Sabby Asks Court to Dismiss Fraud Claims
Investment advisor says some of the SEC’s securities fraud claims are past the time limit and that others lack specificity.
An investment advisor on Thursday asked a U.S. District Court judge to dismiss part of a suit filed by the Securities and Exchange Commission, accusing it of securities fraud in short sales of stock from 2017 to 2019.
The SEC allegations involved trades unrelated to credit unions.
However, the investment advisor, Sabby Management, and its principal, Hal D. Mintz, has also been an investor in a public company half-owned by Partner Colorado Credit Union.

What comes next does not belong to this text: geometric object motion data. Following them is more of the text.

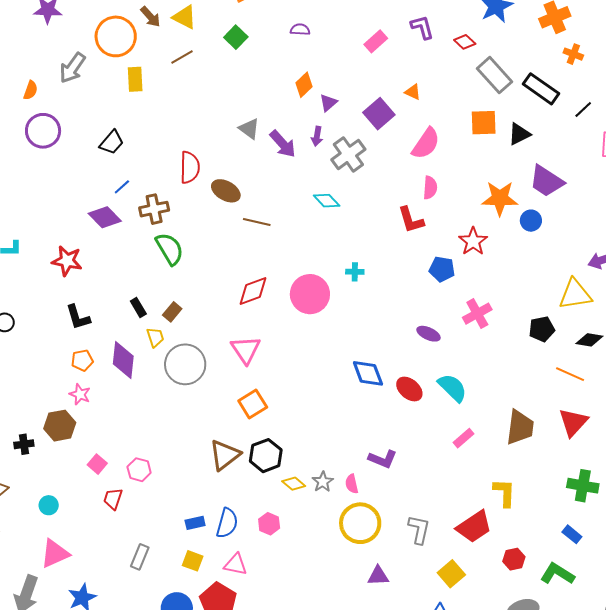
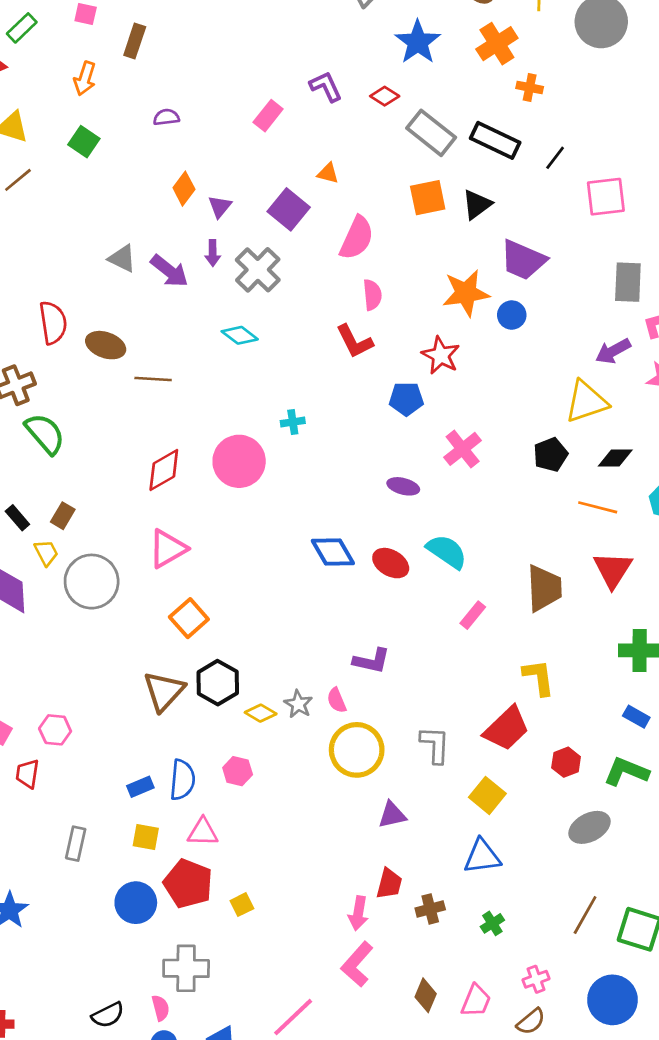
pink triangle: (246, 350) -> (168, 549), turned 44

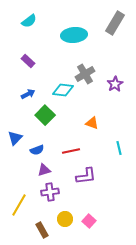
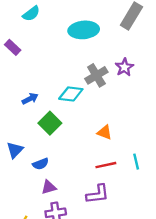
purple rectangle: (28, 61) -> (13, 47), moved
purple star: (115, 84) -> (124, 67), moved
red line: (71, 151) -> (106, 165), moved

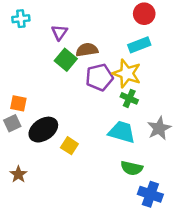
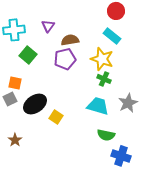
cyan cross: (21, 19) -> (14, 30), moved, size x1.5
cyan rectangle: (139, 45) -> (112, 36), turned 60
green square: (66, 60) -> (28, 55), moved
purple pentagon: (99, 77) -> (65, 59), moved

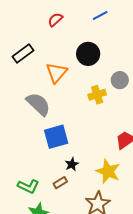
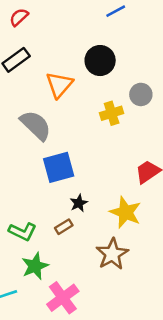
red semicircle: (55, 20) -> (19, 17), moved

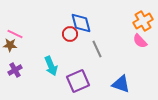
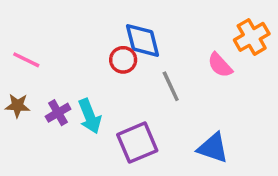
pink semicircle: (140, 41) -> (220, 65), moved
brown star: (10, 45) -> (18, 106), moved
purple cross: (15, 70) -> (58, 113), moved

The Denver-area credit union ($690.1 million in assets, 35,472 members) spun off its CUSO providing financial services to cannabis companies in September 2022 for $185 million as Safe Harbor Financial. Safe Harbor’s stock price fell from $10.31 when the deal closed Sept. 28, 2022 to $1.78 Dec. 30. Last week it dropped from $0.42 Wednesday to $0.38 Thursday and a new low of $0.37 as of Friday.
The credit union’s initial gains from the sale were wiped out by losses in the first half of this year.

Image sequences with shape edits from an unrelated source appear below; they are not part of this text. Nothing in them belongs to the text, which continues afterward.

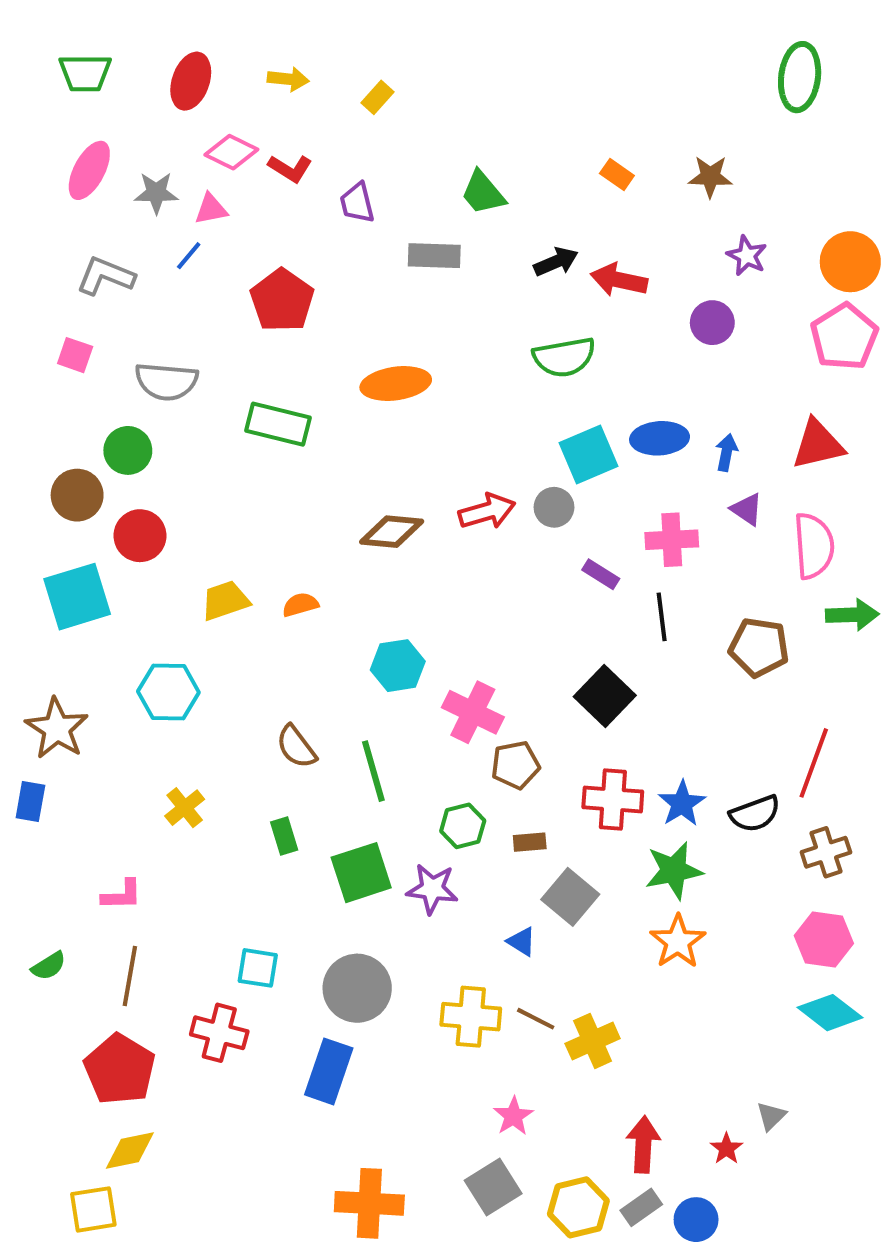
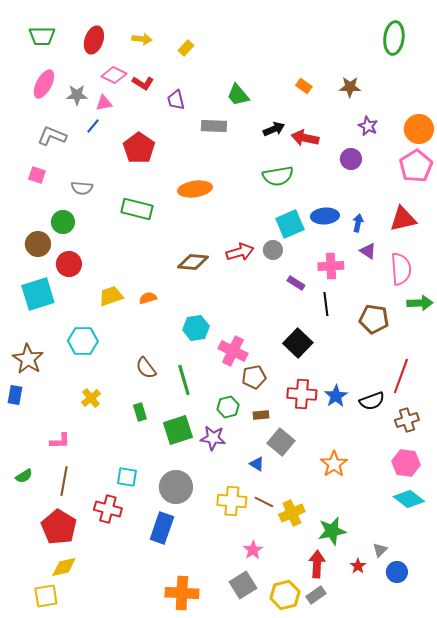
gray semicircle: (166, 381) -> (82, 188), size x0.7
green star: (674, 871) -> (332, 531), moved
blue circle: (696, 1220) -> (397, 572), moved

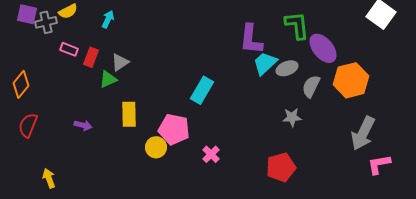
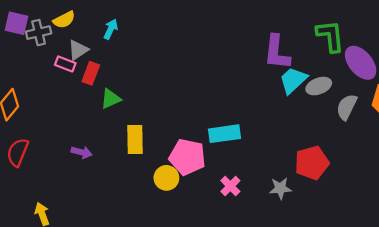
gray triangle: (120, 62) -> (78, 50), moved
cyan rectangle: (202, 90) -> (225, 134), moved, turned 52
gray star: (292, 117) -> (280, 188), moved
red pentagon: (281, 167) -> (312, 163), moved

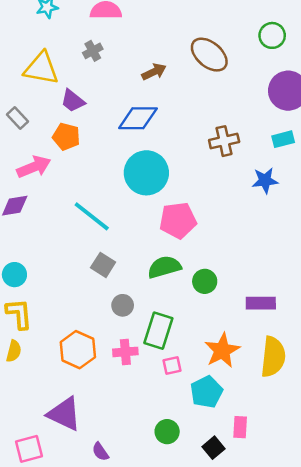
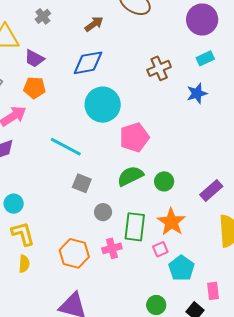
purple rectangle: (261, 303) -> (211, 190), turned -30
orange star: (222, 350) -> (171, 222), moved
pink square: (172, 365) -> (160, 249), moved

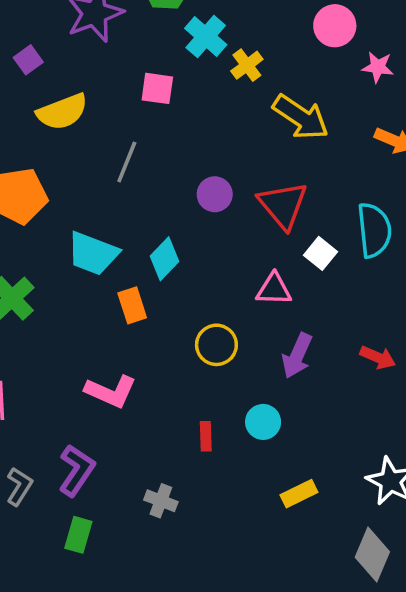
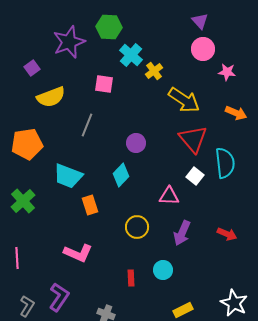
red triangle: (283, 205) -> (193, 139), moved
cyan diamond: (164, 259) -> (121, 175), moved

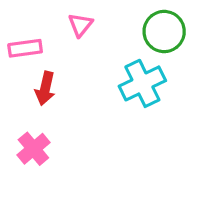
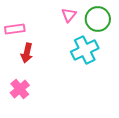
pink triangle: (80, 25) -> (69, 15), moved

There have been no allegations of wrong-doing connected with trades of Safe Harbor Financial stock.
The SEC filed suit June 12 in the U.S. District Court in Newark, N.J., alleging Sabby Management and Minsk generated more than $2 million in illegal profits through a long-running scheme involving misrepresentations and violations of rules for short selling, order making and other trading rules. The SEC’s complaint also alleged Sabby and Mintz occasionally used their naked short selling to artificially deflate the price of securities, allowing them to obtain more shares at a cheaper price.

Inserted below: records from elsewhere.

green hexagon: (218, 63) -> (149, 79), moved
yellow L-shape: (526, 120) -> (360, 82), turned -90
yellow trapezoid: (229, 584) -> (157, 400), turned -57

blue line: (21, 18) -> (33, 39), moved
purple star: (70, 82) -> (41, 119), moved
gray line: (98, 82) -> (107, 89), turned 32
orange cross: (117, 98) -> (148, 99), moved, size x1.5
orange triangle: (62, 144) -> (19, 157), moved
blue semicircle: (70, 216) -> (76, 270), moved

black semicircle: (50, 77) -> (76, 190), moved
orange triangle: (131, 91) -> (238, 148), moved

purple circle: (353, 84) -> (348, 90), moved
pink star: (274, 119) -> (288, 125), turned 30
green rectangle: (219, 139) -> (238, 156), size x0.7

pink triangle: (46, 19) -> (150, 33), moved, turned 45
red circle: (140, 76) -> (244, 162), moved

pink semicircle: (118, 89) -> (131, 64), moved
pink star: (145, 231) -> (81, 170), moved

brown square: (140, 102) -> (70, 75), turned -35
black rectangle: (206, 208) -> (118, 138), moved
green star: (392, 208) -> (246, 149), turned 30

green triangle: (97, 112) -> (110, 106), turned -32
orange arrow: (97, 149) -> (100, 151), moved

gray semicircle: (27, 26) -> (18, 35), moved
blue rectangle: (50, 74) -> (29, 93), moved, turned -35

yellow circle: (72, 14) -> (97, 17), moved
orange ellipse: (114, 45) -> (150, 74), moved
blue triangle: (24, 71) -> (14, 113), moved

In the partial motion to dismiss, New York lawyer Michael Van Riper said many of the allegations are beyond the statute of limitations, and others lack the required specificity to stand up in court.
The motion said Sabby Management sometimes participated in secondary offerings by public companies, which frequently included common stock, convertible securities or warrants. Sabby could then exercise the warrants in exchange for common stock.
“Despite the Complaint’s repeated references to ‘naked short selling,’ in every instance, prior to executing the trades at issue, Sabby held an irrevocable right to obtain common stock from the relevant issuers and made efforts to deliver the shares in a timely manner,” Van Riper wrote.
“Accordingly, despite the impression the complaint is designed to give, this is simply not a case in which Defendants recklessly sold stock short without any ability or effort to cover their trades,” he wrote.
The SEC described Sabby Management as “recidivist,” saying, “Sabby has previously been sanctioned by the Commission in connection with improper short sales. On October 14, 2015, the Commissioned instituted a settled cease-and-desist proceeding finding that Sabby violated Rule 105 of Regulation M of the Exchange Act on two occasions. The Commission imposed a cease-and-desist order, disgorgement of $184,747.10 plus prejudgment interest, and a civil penalty of $91,669.95.”
The motion said the SEC “falsely characterizes Sabby as a ‘recidivist’ violator of securities laws in its effort to cast defendants in a surreal, rather than factual, light.”
U.S. Circuit Judge Kevin McNulty gave the SEC until Sept. 21 to respond and Sabby Management until Oct. 12 to respond to the response.
In Sabby Management’s involvement with Safe Harbor Financial, it emerged as the largest “private investment in public equity” investor through its Sabby Volatility Warrant Master Fund, Ltd.
An Oct. 7, 2022 SEC filing showed the fund owned 4.25 million common shares, or 4.99% of the company’s stock. An April 2023 proxy listed the stake as four million shares, or 9.36% of the voting shares, based on common stock issued from Dec. 11, 2022 to Feb. 6, 2023.
The SEC lists Sabby Management’s headquarters in Spicewood, Texas, 35 miles northeast of Austin, and Mintz as Miami Beach, Fla.
The SEC said Sabby Warrants is a master private equity fund set up in 2011 in the Cayman Islands and managed by Sabby. It has three feeder funds: Two in the Cayman Islands and one onshore. Its assets have grown from about $60 million in 2017 to about $182 million “in its most recent public disclosure,” which also showed it has 73 owners.